_Requirement_: Transcribe only the lines in the data below falling between the line with "PIDEPRESUPUESTO" and the line with "動を強化するために役立ちます。", including those two lines, and leave out any picture.
---- Source material
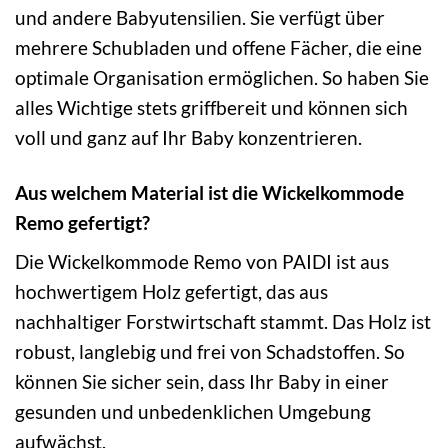
und andere Babyutensilien. Sie verfügt über
mehrere Schubladen und offene Fächer, die eine
optimale Organisation ermöglichen. So haben Sie
alles Wichtige stets griffbereit und können sich
voll und ganz auf Ihr Baby konzentrieren.
Aus welchem Material ist die Wickelkommode
Remo gefertigt?
Die Wickelkommode Remo von PAIDI ist aus
hochwertigem Holz gefertigt, das aus
nachhaltiger Forstwirtschaft stammt. Das Holz ist
robust, langlebig und frei von Schadstoffen. So
können Sie sicher sein, dass Ihr Baby in einer
gesunden und unbedenklichen Umgebung
aufwächst.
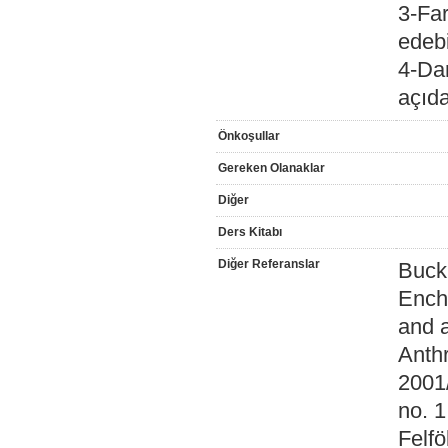
3-Far
edeb
4-Dan
açıda
Önkoşullar
Gereken Olanaklar
Diğer
Ders Kitabı
Diğer Referanslar
Buck
Ench
and a
Anth
2001/
no. 1
Felfö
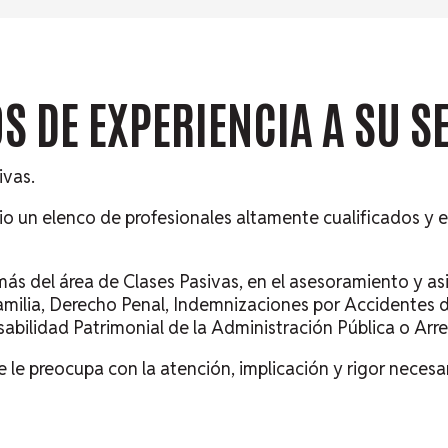
S DE EXPERIENCIA
A SU S
ivas.
io un elenco de profesionales altamente cualificados y
ás del área de Clases Pasivas, en el asesoramiento y as
milia, Derecho Penal, Indemnizaciones por Accidentes d
sabilidad Patrimonial de la Administración Pública o Ar
le preocupa con la atención, implicación y rigor necesar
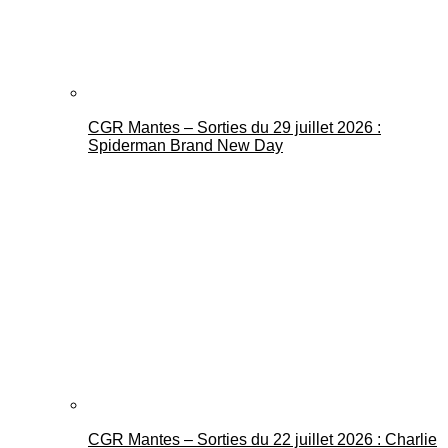
CGR Mantes – Sorties du 29 juillet 2026 :
Spiderman Brand New Day
CGR Mantes – Sorties du 22 juillet 2026 : Charlie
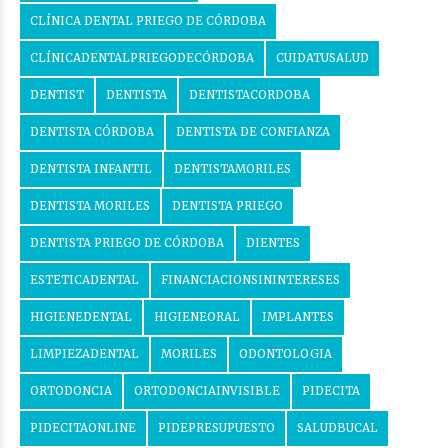
CLÍNICA DENTAL PRIEGO DE CÓRDOBA
CLÍNICADENTALPRIEGODECÓRDOBA
CUIDATUSALUD
DENTIST
DENTISTA
DENTISTACORDOBA
DENTISTA CÓRDOBA
DENTISTA DE CONFIANZA
DENTISTA INFANTIL
DENTISTAMORILES
DENTISTA MORILES
DENTISTA PRIEGO
DENTISTA PRIEGO DE CÓRDOBA
DIENTES
ESTETICADENTAL
FINANCIACIONSININTERESES
HIGIENEDENTAL
HIGIENEORAL
IMPLANTES
LIMPIEZADENTAL
MORILES
ODONTOLOGIA
ORTODONCIA
ORTODONCIAINVISIBLE
PIDECITA
PIDECITAONLINE
PIDEPRESUPUESTO
SALUDBUCAL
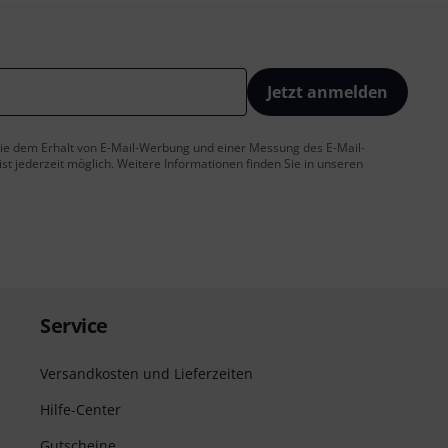
Jetzt anmelden
 Sie dem Erhalt von E-Mail-Werbung und einer Messung des E-Mail-
t jederzeit möglich. Weitere Informationen finden Sie in unseren
Service
Versandkosten und Lieferzeiten
Hilfe-Center
Gutscheine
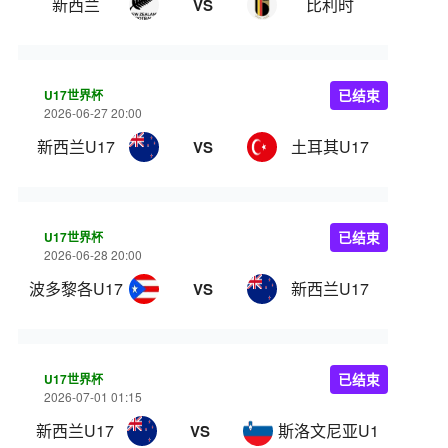
新西兰
比利时
VS
U17世界杯
已结束
2026-06-27 20:00
新西兰U17
土耳其U17
VS
U17世界杯
已结束
2026-06-28 20:00
波多黎各U17
新西兰U17
VS
U17世界杯
已结束
2026-07-01 01:15
新西兰U17
斯洛文尼亚U17
VS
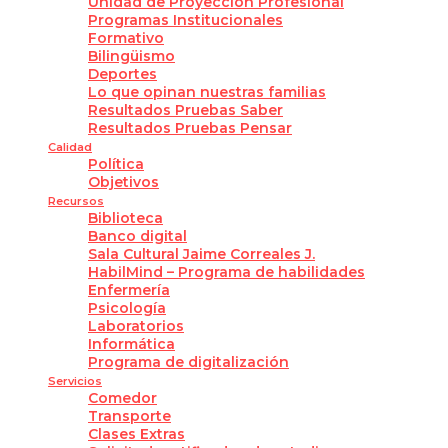
Unidad de Proyección Profesional
Programas Institucionales
Formativo
Bilingüismo
Deportes
Lo que opinan nuestras familias
Resultados Pruebas Saber
Resultados Pruebas Pensar
Calidad
Política
Objetivos
Recursos
Biblioteca
Banco digital
Sala Cultural Jaime Correales J.
HabilMind – Programa de habilidades
Enfermería
Psicología
Laboratorios
Informática
Programa de digitalización
Servicios
Comedor
Transporte
Clases Extras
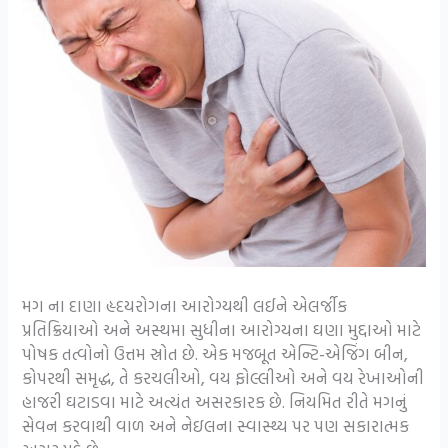
મગ ના દાણા હૃદયરોગના આરોગ્યથી લઈને એલર્જીક
પ્રતિક્રિયાઓ અને અસ્થમા સુધીના આરોગ્યના ઘણા મુદ્દાઓ માટે
પોષક તત્વોનો ઉત્તમ સ્રોત છે. એક મજબૂત એન્ટિ-એજિંગ બીન,
કોપરથી સમૃદ્ધ, તે કરચલીઓ, વય ફોલ્લીઓ અને વય રેખાઓની
હાજરી ઘટાડવા માટે અત્યંત અસરકારક છે. નિયમિત રીતે મગનું
સેવન કરવાથી વાળ અને નેઇલના સ્વાસ્થ્ય પર પણ સકારાત્મક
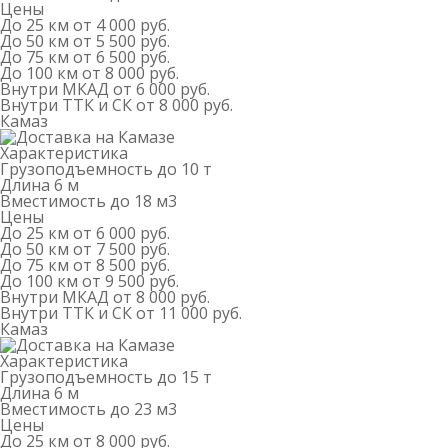
Цены
До 25 км
от 4 000 руб.
До 50 км
от 5 500 руб.
До 75 км
от 6 500 руб.
До 100 км
от 8 000 руб.
Внутри МКАД
от 6 000 руб.
Внутри ТТК и СК
от 8 000 руб.
Камаз
Характеристика
Грузоподъемность
до 10 т
Длина
6 м
Вместимость
до 18 м
3
Цены
До 25 км
от 6 000 руб.
До 50 км
от 7 500 руб.
До 75 км
от 8 500 руб.
До 100 км
от 9 500 руб.
Внутри МКАД
от 8 000 руб.
Внутри ТТК и СК
от 11 000 руб.
Камаз
Характеристика
Грузоподъемность
до 15 т
Длина
6 м
Вместимость
до 23 м
3
Цены
До 25 км
от 8 000 руб.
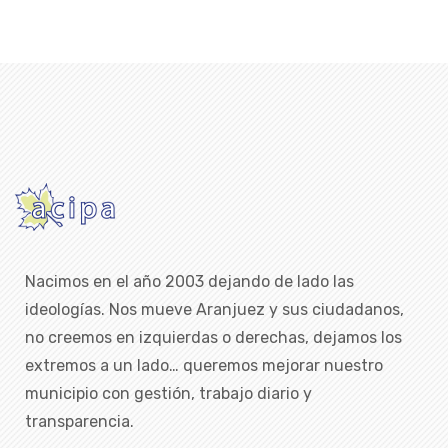
Nacimos en el año 2003 dejando de lado las
ideologías. Nos mueve Aranjuez y sus ciudadanos,
no creemos en izquierdas o derechas, dejamos los
extremos a un lado… queremos mejorar nuestro
municipio con gestión, trabajo diario y
transparencia.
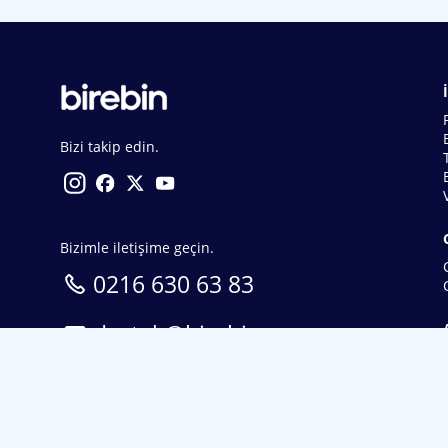
Bizi takip edin.
Bizimle iletişime geçin.
0216 630 63 83
destek@birebin.com
Spor Toto'nun yasal bayisi olan birebin.com’a
18 yaşından büyükler üye olabilir.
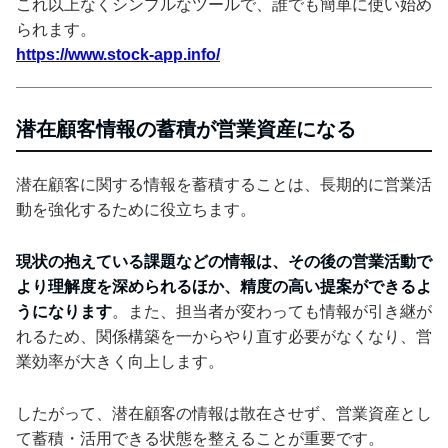
これ以上なくシンプルなツールで、誰でも簡単に使い始め
られます。
https://www.stock-app.info/
潜在顧客情報の蓄積が営業資産になる
潜在顧客に関する情報を蓄積することは、長期的に営業活
動を強化するために役立ちます。
現状の抱えている課題などの情報は、その後の営業活動で
より理解度を深められるほか、精度の高い提案ができるよ
うになります
。また、担当者が変わっても情報が引き継が
れるため、関係構築を一からやり直す必要がなくなり、営
業効率が大きく向上します。
したがって、潜在顧客の情報は散在させず、営業資産とし
て蓄積・活用できる状態を整えることが重要です。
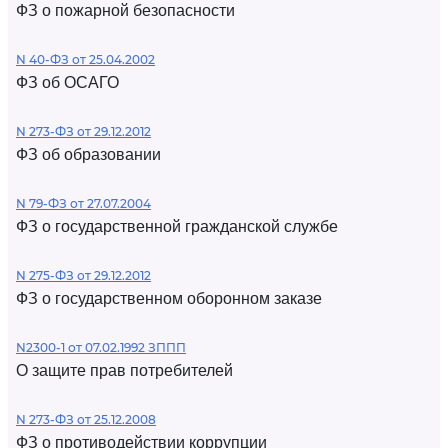
ФЗ о пожарной безопасности
N 40-ФЗ от 25.04.2002
ФЗ об ОСАГО
N 273-ФЗ от 29.12.2012
ФЗ об образовании
N 79-ФЗ от 27.07.2004
ФЗ о государственной гражданской службе
N 275-ФЗ от 29.12.2012
ФЗ о государственном оборонном заказе
N2300-1 от 07.02.1992 ЗППП
О защите прав потребителей
N 273-ФЗ от 25.12.2008
ФЗ о противодействии коррупции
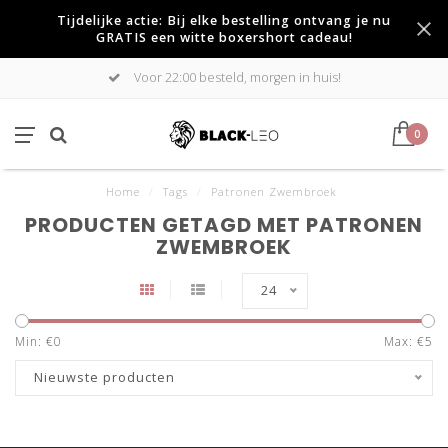
Tijdelijke actie: Bij elke bestelling ontvang je nu
GRATIS een witte boxershort cadeau!
Voor 22:00 besteld, morgen in huis!
0
Home
/
Tags
/
Patronen Zwembroek
PRODUCTEN GETAGD MET PATRONEN
ZWEMBROEK
24
Min: €
0
Max: €
5
Nieuwste producten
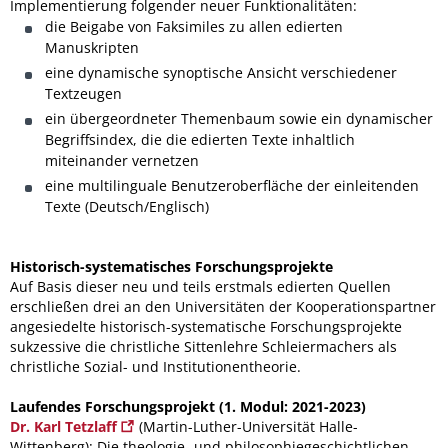
Implementierung folgender neuer Funktionalitäten:
die Beigabe von Faksimiles zu allen edierten
Manuskripten
eine dynamische synoptische Ansicht verschiedener
Textzeugen
ein übergeordneter Themenbaum sowie ein dynamischer
Begriffsindex, die die edierten Texte inhaltlich
miteinander vernetzen
eine multilinguale Benutzeroberfläche der einleitenden
Texte (Deutsch/Englisch)
Historisch-systematisches Forschungsprojekte
Auf Basis dieser neu und teils erstmals edierten Quellen
erschließen drei an den Universitäten der Kooperationspartner
angesiedelte historisch-systematische Forschungsprojekte
sukzessive die christliche Sittenlehre Schleiermachers als
christliche Sozial- und Institutionentheorie.
Laufendes Forschungsprojekt (1. Modul: 2021-2023)
Dr. Karl Tetzlaff
(Martin-Luther-Universität Halle-
Wittenberg): Die theologie- und philosophiegeschichtlichen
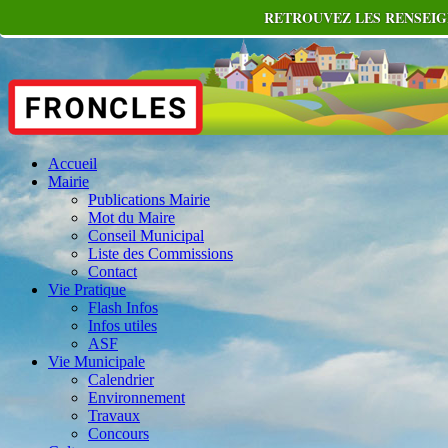
RETROUVEZ LES RENSEIG
Accueil
Mairie
Publications Mairie
Mot du Maire
Conseil Municipal
Liste des Commissions
Contact
Vie Pratique
Flash Infos
Infos utiles
ASF
Vie Municipale
Calendrier
Environnement
Travaux
Concours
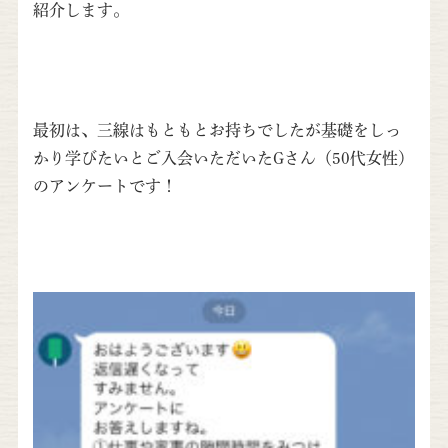
紹介します。
最初は、三線はもともとお持ちでしたが基礎をしっ
かり学びたいとご入会いただいたGさん（50代女性）
のアンケートです！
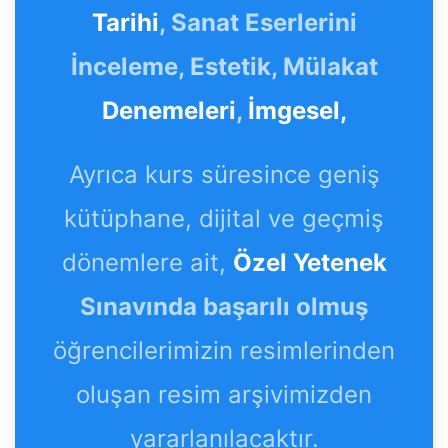
Tarihi
, Sanat Eserlerini
İnceleme, Estetik, Mülakat
Denemeleri
,
İmgesel,
Ayrıca kurs süresince geniş
kütüphane, dijital ve geçmiş
dönemlere ait,
Özel Yetenek
Sınavında başarılı olmuş
öğrencilerimizin resimlerinden
oluşan resim arşivimizden
yararlanılacaktır.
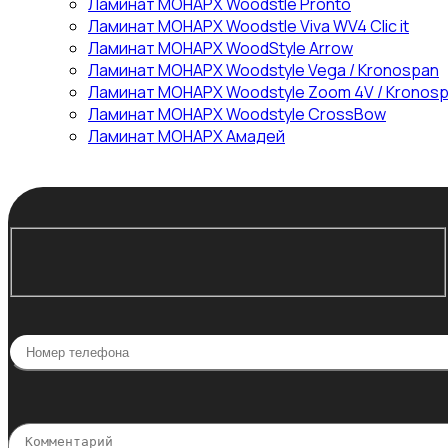
Ламинат МОНАРХ Woodstle Pronto
Ламинат МОНАРХ Woodstle Viva WV4 Clic it
Ламинат МОНАРХ WoodStyle Arrow
Ламинат МОНАРХ Woodstyle Vega / Kronospan
Ламинат МОНАРХ Woodstyle Zoom 4V / Kronos
Ламинат МОНАРХ Woodstyle СrossBow
Ламинат МОНАРХ Амадей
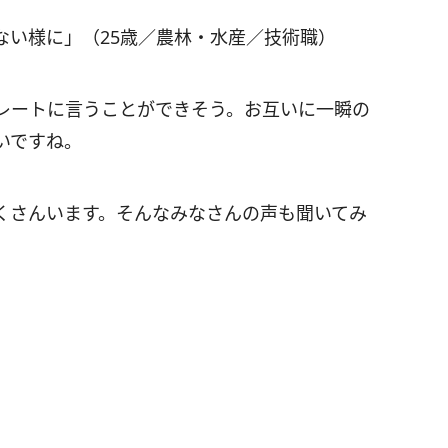
ない様に」（25歳／農林・水産／技術職）
レートに言うことができそう。お互いに一瞬の
いですね。
くさんいます。そんなみなさんの声も聞いてみ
--------
_Exercise solution_:
PIDEPRESUPUESTO
SALUDBUCAL
Jetzt anmelden
 Sie dem Erhalt von E-Mail-Werbung und einer Messung des E-Mail-
t jederzeit möglich. Weitere Informationen finden Sie in unseren
Service
Versandkosten und Lieferzeiten
Hilfe-Center
Gutscheine
新西兰
比利时
VS
U17世界杯
已结束
2026-06-27 20:00
新西兰U17
土耳其U17
VS
U17世界杯
已结束
2026-06-28 20:00
波多黎各U17
新西兰U17
VS
U17世界杯
已结束
2026-07-01 01:15
新西兰U17
斯洛文尼亚U17
VS
Unidad de Proyección Profesional
Programas Institucionales
Formativo
Bilingüismo
Deportes
Lo que opinan nuestras familias
Resultados Pruebas Saber
Resultados Pruebas Pensar
Calidad
Política
Objetivos
Recursos
Biblioteca
Banco digital
Sala Cultural Jaime Correales J.
HabilMind – Programa de habilidades
Enfermería
Psicología
Laboratorios
Informática
Programa de digitalización
Servicios
Comedor
Transporte
Clases Extras
મગ ના દાણા હૃદયરોગના આરોગ્યથી લઈને એલર્જીક
પ્રતિક્રિયાઓ અને અસ્થમા સુધીના આરોગ્યના ઘણા મુદ્દાઓ માટે
પોષક તત્વોનો ઉત્તમ સ્રોત છે. એક મજબૂત એન્ટિ-એજિંગ બીન,
કોપરથી સમૃદ્ધ, તે કરચલીઓ, વય ફોલ્લીઓ અને વય રેખાઓની
હાજરી ઘટાડવા માટે અત્યંત અસરકારક છે. નિયમિત રીતે મગનું
સેવન કરવાથી વાળ અને નેઇલના સ્વાસ્થ્ય પર પણ સકારાત્મક
Цены
До 25 км
от 4 000 руб.
До 50 км
от 5 500 руб.
До 75 км
от 6 500 руб.
До 100 км
от 8 000 руб.
Внутри МКАД
от 6 000 руб.
Внутри ТТК и СК
от 8 000 руб.
Камаз
Характеристика
Грузоподъемность
до 10 т
Длина
6 м
Вместимость
до 18 м
3
Цены
До 25 км
от 6 000 руб.
До 50 км
от 7 500 руб.
До 75 км
от 8 500 руб.
До 100 км
от 9 500 руб.
Внутри МКАД
от 8 000 руб.
Внутри ТТК и СК
от 11 000 руб.
Камаз
Характеристика
Грузоподъемность
до 15 т
Длина
6 м
Вместимость
до 23 м
3
Цены
До 25 км
от 8 000 руб.
Nacimos en el año 2003 dejando de lado las
ideologías. Nos mueve Aranjuez y sus ciudadanos,
no creemos en izquierdas o derechas, dejamos los
extremos a un lado… queremos mejorar nuestro
municipio con gestión, trabajo diario y
transparencia.
Bizi takip edin.
Bizimle iletişime geçin.
0216 630 63 83
destek@birebin.com
Spor Toto'nun yasal bayisi olan birebin.com’a
18 yaşından büyükler üye olabilir.
これ以上なくシンプルなツールで、誰でも簡単に使い始め
られます。
https://www.stock-app.info/
潜在顧客情報の蓄積が営業資産になる
潜在顧客に関する情報を蓄積することは、長期的に営業活
動を強化するために役立ちます。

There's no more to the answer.